To get to the center of the island, you walk the winding ramp to Piazza Castello, where the town hall sits. Grab a cappuccino at one of the two cafes there, which moonlight as restaurants during peak season from May to October. If caffeine doesn't satisfy you, grab a bottle of wine at one of the local alimentari and sit in the park right off the square for majestic views of the small uninhabited island of Santo Stefano (used to detain Mussolini's adversaries during his rule).
Part of the cluster of islands known as the Pontines, Ventotene - which gets its name from the Italian word for wind, "vento" - lies in the Tyrrhenian Sea just west of the mainland region of Campania.
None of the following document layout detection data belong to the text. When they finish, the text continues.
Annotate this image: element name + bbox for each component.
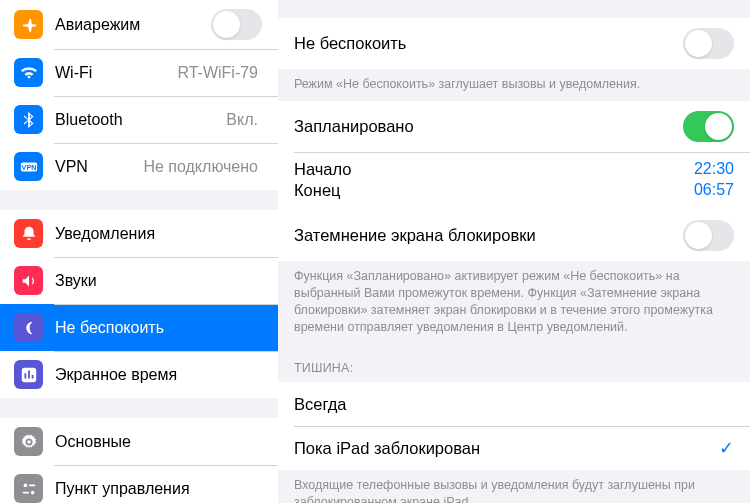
sidebar-item-value: RT-WiFi-79	[177, 64, 258, 82]
sidebar-item-bell[interactable]: Уведомления	[0, 210, 278, 257]
sidebar-item-label: VPN	[55, 158, 143, 176]
svg-rect-6	[22, 491, 28, 493]
svg-text:VPN: VPN	[21, 163, 36, 172]
gear-icon	[14, 427, 43, 456]
dnd-label: Не беспокоить	[294, 34, 683, 53]
scheduled-row: Запланировано	[278, 101, 750, 152]
sidebar-item-dnd[interactable]: Не беспокоить	[0, 304, 278, 351]
end-value: 06:57	[694, 181, 734, 199]
toggle[interactable]	[211, 9, 262, 40]
control-icon	[14, 474, 43, 503]
sidebar-item-control[interactable]: Пункт управления	[0, 465, 278, 503]
end-label: Конец	[294, 181, 694, 200]
svg-point-3	[23, 483, 27, 487]
dnd-toggle[interactable]	[683, 28, 734, 59]
scheduled-label: Запланировано	[294, 117, 683, 136]
sidebar-item-label: Уведомления	[55, 225, 262, 243]
vpn-icon: VPN	[14, 152, 43, 181]
silence-always-label: Всегда	[294, 395, 734, 414]
dim-footnote: Функция «Запланировано» активирует режим…	[278, 261, 750, 344]
checkmark-icon: ✓	[719, 437, 734, 459]
sidebar-item-gear[interactable]: Основные	[0, 418, 278, 465]
start-label: Начало	[294, 160, 694, 179]
detail-pane: Не беспокоить Режим «Не беспокоить» загл…	[278, 0, 750, 503]
svg-point-5	[30, 490, 34, 494]
dim-label: Затемнение экрана блокировки	[294, 226, 683, 245]
start-value: 22:30	[694, 160, 734, 178]
sidebar-item-value: Не подключено	[143, 158, 258, 176]
silence-locked-label: Пока iPad заблокирован	[294, 439, 719, 458]
wifi-icon	[14, 58, 43, 87]
bell-icon	[14, 219, 43, 248]
dnd-row: Не беспокоить	[278, 18, 750, 69]
dnd-icon	[14, 313, 43, 342]
sidebar-item-label: Авиарежим	[55, 16, 211, 34]
sidebar-item-label: Звуки	[55, 272, 262, 290]
airplane-icon	[14, 10, 43, 39]
sidebar-item-screentime[interactable]: Экранное время	[0, 351, 278, 398]
bluetooth-icon	[14, 105, 43, 134]
sidebar-item-bluetooth[interactable]: BluetoothВкл.	[0, 96, 278, 143]
dim-row: Затемнение экрана блокировки	[278, 210, 750, 261]
silence-always-row[interactable]: Всегда	[278, 382, 750, 426]
screentime-icon	[14, 360, 43, 389]
sound-icon	[14, 266, 43, 295]
sidebar-item-label: Основные	[55, 433, 262, 451]
sidebar-item-airplane[interactable]: Авиарежим	[0, 0, 278, 49]
sidebar-item-label: Пункт управления	[55, 480, 262, 498]
sidebar-item-value: Вкл.	[226, 111, 258, 129]
sidebar-item-label: Bluetooth	[55, 111, 226, 129]
dnd-footnote: Режим «Не беспокоить» заглушает вызовы и…	[278, 69, 750, 101]
sidebar-item-wifi[interactable]: Wi-FiRT-WiFi-79	[0, 49, 278, 96]
silence-header: ТИШИНА:	[278, 343, 750, 382]
silence-footnote: Входящие телефонные вызовы и уведомления…	[278, 470, 750, 503]
sidebar-item-vpn[interactable]: VPNVPNНе подключено	[0, 143, 278, 190]
settings-sidebar: АвиарежимWi-FiRT-WiFi-79BluetoothВкл.VPN…	[0, 0, 278, 503]
sidebar-item-label: Экранное время	[55, 366, 262, 384]
dim-toggle[interactable]	[683, 220, 734, 251]
svg-rect-4	[29, 484, 35, 486]
sidebar-item-sound[interactable]: Звуки	[0, 257, 278, 304]
sidebar-item-label: Wi-Fi	[55, 64, 177, 82]
scheduled-toggle[interactable]	[683, 111, 734, 142]
sidebar-item-label: Не беспокоить	[55, 319, 262, 337]
silence-locked-row[interactable]: Пока iPad заблокирован ✓	[278, 426, 750, 470]
schedule-times-row[interactable]: Начало 22:30 Конец 06:57	[278, 152, 750, 210]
It occupies less than a square mile, and its history dates to the Roman Empire, when emperors such as Augustus and Tiberius found the island's isolation perfect for banished troublemakers. During World War II, it was used as a listening post by a German garrison before being captured by the Allies in 1943.
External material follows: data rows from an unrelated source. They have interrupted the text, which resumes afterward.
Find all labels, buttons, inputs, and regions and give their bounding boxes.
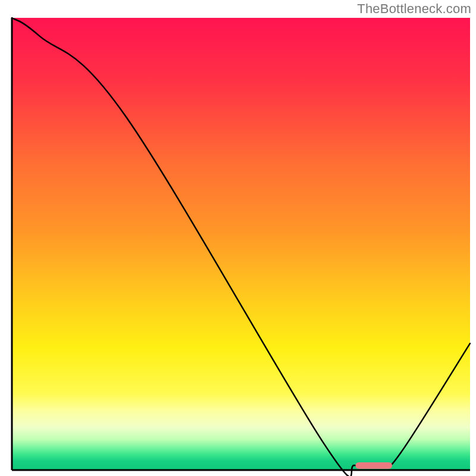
plot-background [12, 18, 470, 470]
bottleneck-chart [0, 0, 476, 476]
chart-container: { "attribution": "TheBottleneck.com", "c… [0, 0, 476, 476]
optimal-marker [356, 462, 393, 469]
attribution-text: TheBottleneck.com [357, 1, 471, 17]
During the day, you can sunbathe at one of the three main beaches. Cala Nave is the preferred choice for its accessibility, black volcanic sand and rock outcroppings that make for ideal basking in the intense Mediterranean sun.
Ventotene has become a scuba diving destination because of its lush and mostly undisturbed aquatic life. There are several scuba-diving schools on the island, one of which was erected in the late '70s and is the oldest scuba academy in the whole of Italy. Private and group lessons start at 100 euros.
Ventotene's size makes it perfect for simply setting off and exploring. Walking is cheap, and traversing the bright landscape -- which often doubles as cliff's edge because of the island's narrow width -- is rewarding not only for its brilliantly colored vegetation but also for its panoramic views and lack of entry fee.
Lower on the island, discover the chiseled rocks pockmarked by saline (little crevices used to collect fresh salt water in ancient times) and the sea caves down by the port where transparent pools often act as windows into the astonishing marine life that surrounds the island.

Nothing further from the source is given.